Ian Lynch wrote (03-06-11 15:47)
I just signed up as a committer on the Apache incubator this morning. Why?

Am I against LO and TDF - no, at heart I'm a copyleft person, however, there
are also practical realities to consider too sometimes. What is the worst
case? OOo code and trademark go with Apache and then little is done. LO and

Indeed, this is not purely hypothetical.
There has a really lot to be done before a possible OOo Apache project is more or less ready. Lots of Licence incompatible stuff has to be replaced, all infra and procedures etc has to be set up. People need to join and find their way. Will costs months. In the mean time LibreOffice, with already 8 month of code clean up, build improvements etc grows on. So there will be an pretty large gap for OOo-Apache to bridge. A pity also for LibreOffice, since that will make it much harder to profit from work done in OOo-Apache.

TDF can carry on business as usual. Best case scenario (depending on what
you view as good or bad :-) ) IBM and others put in engineering effort and
the OOo code base improves. TDF take and improve that code and release it
with a copyleft license. TDF engineers cooperate with OOo engineers to
ensure that as far as possible both sets of code remain manageable.

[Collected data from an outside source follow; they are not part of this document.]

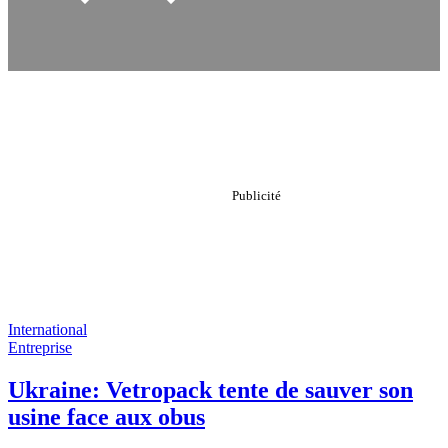
International
Entreprise
Ukraine: Vetropack tente de sauver son
usine face aux obus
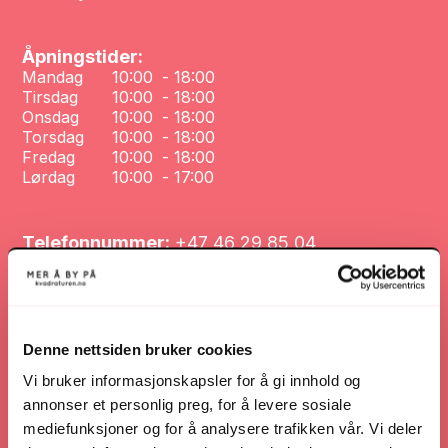
Åpningstider:
Mandag
10:00
-
18:00
Tirsdag
10:00
-
18:00
Onsdag
10:00
-
18:00
Torsdag
10:00
-
18:00
Fredag
10:00
-
18:00
Lørdag
10:00
-
17:00
Telefonnummer:
+47 46 29 85 04
Nettsted:
kollektivetshop.com/
Denne nettsiden bruker cookies
Nettsted
Vi bruker informasjonskapsler for å gi innhold og
annonser et personlig preg, for å levere sosiale
mediefunksjoner og for å analysere trafikken vår. Vi deler
Veibeskrivelse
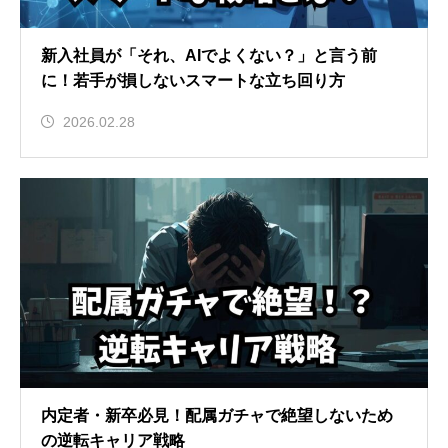
新入社員が「それ、AIでよくない？」と言う前
に！若手が損しないスマートな立ち回り方
2026.02.28
内定者・新卒必見！配属ガチャで絶望しないため
の逆転キャリア戦略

Ok,
there is a threat that developers from the TDF camp migrate to the OOo camp.
But really there is not much choice than to take that risk. It will depend
on how many really want only to work on copyleft code.

The not possible scenario which we might have liked better is Oracle donate
everything to TDF - but they didn't and they won't so it's a case of "if my
aunt had balls she would be my uncle". She hasn't so she isn't.  :-)

One thing that is very clear is that if TDF had not been formed Oracle would
not transferred things to Apache, at least not this soon. So brilliant you
guys, you took a risk and it has at least mostly worked if not perfectly.
  Better now to look for the opportunities rather than the threats when
really there is not much that can be done about them. Pack out the
committers list on Apache and make sure you have a say in the governance of
OOo as well as TDF and LO.

It would be my strategy not to put too much energy in it from the start. As pointed out above, there is a massive gap to bridge. And much to do on LibreOffice. So not block it, but be careful with your precious time and energy. And - looking at IBM's past promised contributions to OOo and what came out of it - it is safe and reasonable to first see how they really make OOo-Apache work. If that turns out positive, I think it is OK and fair to put much more energy in it.